Please tell me what you think??


----------



## xEquestrianx (Aug 30, 2009)

I really like her a lot. She is a bit steep in her shoulder and pastern, but other than that she looks really good!


----------



## Jillyann (Mar 31, 2009)

She looks good! Really healthy IMO


----------



## Jessabel (Mar 19, 2009)

I really like her and I think she has potential. She seems to have a good solid build and she'll probably fill out nicely with training. You should go take a look.


----------



## AussieDaisyGirl (May 21, 2009)

Do you think her croup is too short/steep?


----------



## AussieDaisyGirl (May 21, 2009)

*shameless bump*


----------



## kitten_Val (Apr 25, 2007)

She's rather short (in body), but built together nicely. Frankly I think she has lots of potential (and she's cute too). I'd give her at least a look.


----------



## Cat (Jul 26, 2008)

I think she is going to look really good once she fills out a bit and matures a bit more. While her conformation isn't perfect (is there such thing as perfect?) I don't see anything that would prevent her from being a good riding horse.

I guess the big question is what do you plan on using her for? Then maybe responses can be tailored better for what you want to do with her.


----------



## Snaffle (Nov 5, 2008)

^it says in the title that she's looking at her as an eventing propect^


----------



## Cat (Jul 26, 2008)

Oops. LOL. FAIL in reading for me.


----------



## AussieDaisyGirl (May 21, 2009)

LOL it's ok. I'm looking for an eventing prospect.


----------



## AussieDaisyGirl (May 21, 2009)

I wanted to add that she is free and two hours from me. The owner says there's a man that wants to get her as a broodmare. Such a waste  I wonder if I could find someone to go get her for me.


----------



## Cat (Jul 26, 2008)

She looks to be a good horse for free!


----------



## AussieDaisyGirl (May 21, 2009)

I'll say.


----------



## Iluvjunior (Feb 15, 2009)

I think you need to find someone to get her ASAP before her beauty and eventing prospect is wasted she looks like she's a keeper!


----------



## themacpack (Jul 16, 2009)

Try putting a listing on movemyhorse.com ( I think that is the name of it)-- you may find someone willing to do it pretty cheaply as a "filler" spot as part of a longer run they are coming through on. I put out a feeler on my mini and got quotes of $150 from several people as a filler run. You might also talk to the folks around the barn where Carolina is at and find someone who would be willing to do it for you for fuel cost and a little for their time.


----------



## TwisterRush (Sep 8, 2009)

i think you should get her, she is very pretty and looks pretty good and healthy, 
Plus if she is used as a broodmare, well thats a waste on her, you would have much better use of her.


----------



## my2geldings (Feb 18, 2008)

I think she's gorgeous, especially if she is free, go get her before she goes! I really like her. She's very well put together. Obviously undertoned and in need of a few groceries but I think she would make a really good prospect.

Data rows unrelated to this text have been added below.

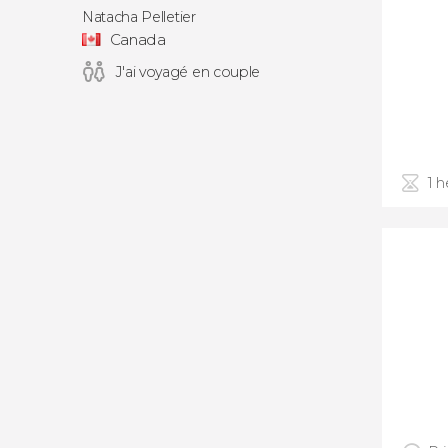
Natacha Pelletier
Canada
J'ai voyagé en couple
1 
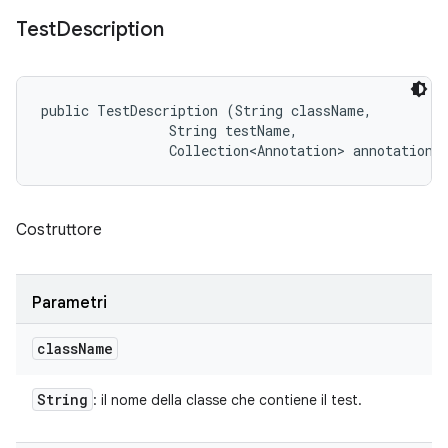
Test
Description
public TestDescription (String className, 

                String testName, 

                Collection<Annotation> annotations
Costruttore
Parametri
class
Name
String
: il nome della classe che contiene il test.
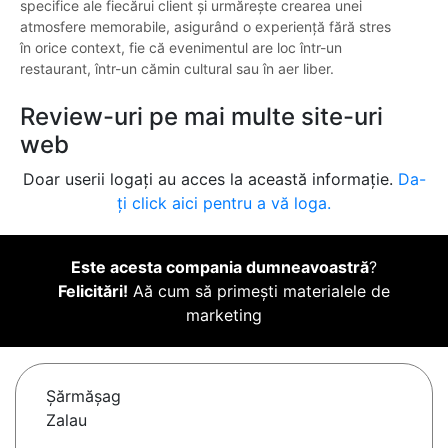
specifice ale fiecărui client și urmărește crearea unei
atmosfere memorabile, asigurând o experiență fără stres
în orice context, fie că evenimentul are loc într-un
restaurant, într-un cămin cultural sau în aer liber.
Review-uri pe mai multe site-uri
web
Doar userii logați au acces la această informație.
Da-
ți click aici pentru a vă loga.
Este acesta compania dumneavoastră
?
Felicitări!
Aă cum să primești materialele de
marketing
Şărmăşag
Zalau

I would be jumping on this one. A very nice looking horse.


----------



## Clementine (Sep 24, 2009)

The fact that she is FREE overrules any of her small conformation flaws - hook up a trailer and go get her fast before she's gone!


----------



## AussieDaisyGirl (May 21, 2009)

She's mine!! Yay! I hope she likes Carolina! She's not 16.3 though she's actually 17hh if she's four she's not likely to get bigger is she? 
My barn manager is going to call me later and hopefully she can get her in the morning.


----------



## AussieDaisyGirl (May 21, 2009)

She's mine!! Yay! I hope she likes Carolina! She's not 16.3 though she's actually 17hh if she's four she's not likely to get bigger is she? 
My barn manager is going to call me later and hopefully she can get her in the morning.


----------



## TwisterRush (Sep 8, 2009)

Yay Congrats !


----------



## xpyrrohs (Feb 16, 2009)

yay! Wow, what a nice horse for a nice price(free!)  I hope she works out for you


----------



## AussieDaisyGirl (May 21, 2009)

Thanks! I'm excited but I'll be more excited when I have her in my hot little paws. Course I won't be soing much with her til next year. Give her time to rest, grow and chill.


----------



## Cat (Jul 26, 2008)

Congrats!


----------



## hiwaythreetwenty (Oct 2, 2009)

Welcome to the world of ottb I have had mine a little over a month now and it has been an exciting experience good luck keep us updated


----------



## AussieDaisyGirl (May 21, 2009)

Thanks. Not my first OTTB though. Love them lots!


----------